About 3/4 of the time, the fits are very quick (tens of seconds) and match the data well. However, some fits are obviously not converging to the data at all and hence giving unhelpful parameter values; and some fits are running for vastly longer than others (one stayed on the same set of 100 iterations for three hours before I gave up).

I’m calling stan_model() for each of the two models below, and then iterating through the data sets calling sampling() for each.
Since I’m just trying to get things working reliably at the moment, I’m only using 1000 iterations for each fit. The long runtimes seem to become more frequent the more chains I try to use.
I’ve also increased the max_treedepth to 15 because I was getting some warnings about the maximum treedepth being exceeded.

The pairs plots seem to show a pretty strong correlation between the parameters a and k, but I don’t know if that should be a red flag.

Is there anything I’m obviously doing wrong?

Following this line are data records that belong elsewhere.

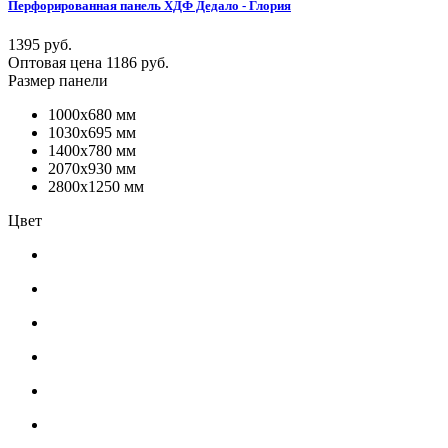
Перфорированная панель ХДФ Дедало - Глория
1395 руб.
Оптовая цена
1186 руб.
Размер панели
1000x680 мм
1030x695 мм
1400x780 мм
2070x930 мм
2800x1250 мм
Цвет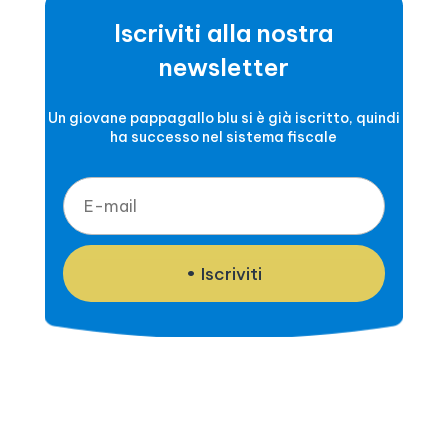
Iscriviti alla nostra
newsletter
Un giovane pappagallo blu si è già iscritto, quindi
ha successo nel sistema fiscale
Iscriviti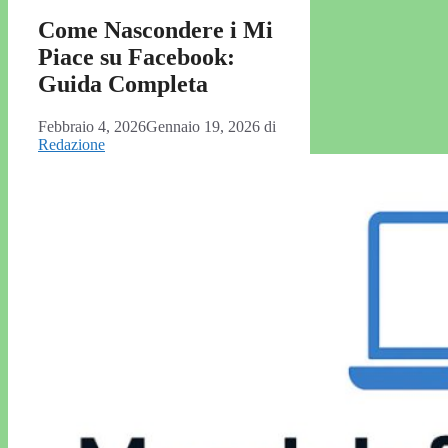
Come Nascondere i Mi
Piace su Facebook:
Guida Completa
Febbraio 4, 2026
Gennaio 19, 2026
di
Redazione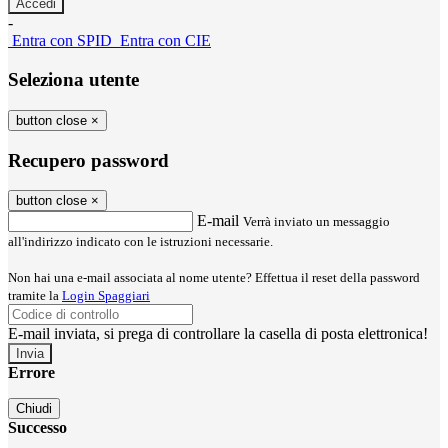
-
Entra con SPID
Entra con CIE
Seleziona utente
button close
×
Recupero password
button close
×
E-mail
Verrà inviato un messaggio
all'indirizzo indicato con le istruzioni necessarie.
Non hai una e-mail associata al nome utente? Effettua il reset della password
tramite la
Login Spaggiari
E-mail inviata, si prega di controllare la casella di posta elettronica!
Errore
Chiudi
Successo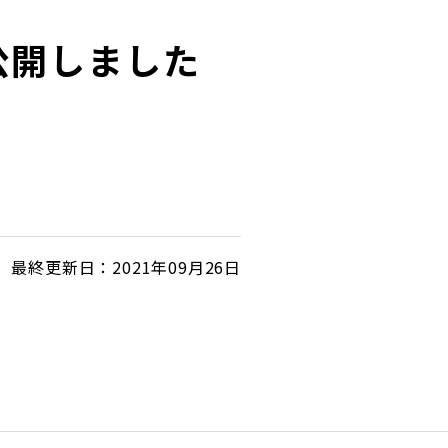
を公開しました
最終更新日：2021年09月26日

Are there methods I can use to help nail down what’s causing the inconsistency?

Thanks,
Fane

Current priors (normal distribution):

a_dist <- c(mean = 4, sd = 5)
b_dist<- c(mean = 0.04, sd = 0.02)
k_dist <- c(mean = 0.4, sd = 0.2)
sigma_dist <- c(mean = 0.1, sd = 0.05)

Power law model:

data{
  int n;          // number of observations
  vector[n] x;    // x data
  vector[n] y;    // y data
  vector[2] a_dist;   // mean, stdev for prior of a
  vector[2] k_dist;   // mean, stdev for prior of k
  vector[2] sigma_dist; // mean, stdev for prior of sigma
}

parameters{
  real a;
  real<lower=0> k;
  real<lower=0> sigma;
}

model{
  real mu;
  a ~ normal(a_dist[1], a_dist[2]);
  k ~ normal(k_dist[1], k_dist[2]);
  sigma ~ normal(sigma_dist[1], sigma_dist[2]);
  for (i in 1:n) {
    mu = a * x[i] ^ k;
    y[i] ~ normal(mu, sigma);
  }
}

Power law + linear term model:

data{
  int n;          // number of observations
  vector[n] x;    // x data
  vector[n] y;    // y data
  vector[2] a_dist;   // mean, stdev for prior of a
  vector[2] b_dist;   // mean, stdev for prior of b
  vector[2] k_dist;   // mean, stdev for prior of k
  vector[2] sigma_dist; // mean, stdev for prior of sigma
}

parameters{
  real a;
  real b;
  real<lower=0> k;
  real<lower=0> sigma;
}

model{
  real mu;
  a ~ normal(a_dist[1], a_dist[2]);
  b ~ normal(b_dist[1], b_dist[2]);
  k ~ normal(k_dist[1], k_dist[2]);
  sigma ~ normal(sigma_dist[1], sigma_dist[2]);
  for (i in 1:n) {
    mu = a * x[i] ^ k + b * x[i];
    y[i] ~ normal(mu, sigma);
  }
}

Well, it would be faster to write the model block like

vector[n] mu;
for (i in 1:n) mu[i] = a * x[i] ^ k + b * x[i];
y ~ normal(mu, sigma);
...

but the long / inconsistent runtimes plus the warnings indicate that the fundamental problem is that the posterior is a difficult one to sample from.

Thanks for the feedback. I did change that part of the code, and it definitely helped with speed.

I think I’ve managed to solve the problem - I noticed in the pairs plots that for some of the fits, all the interactions were forming two distinct groups. Then I noticed that the divergent fits all had unhelpful values for one of the parameters (k) but not the others, so I imposed a hard upper limit on the value of k (I’m sure this is bad practice, but … it worked).

After doing this the runtimes and fits were all as expected.

Power law distributions are notoriously weakly-identified and principled priors are a must for robust fitting. Hard cut offs introduce problems in their own right and in general I strongly recommend soft “containment” priors, like a half-normal with sigma = your_current_cutoff / 2.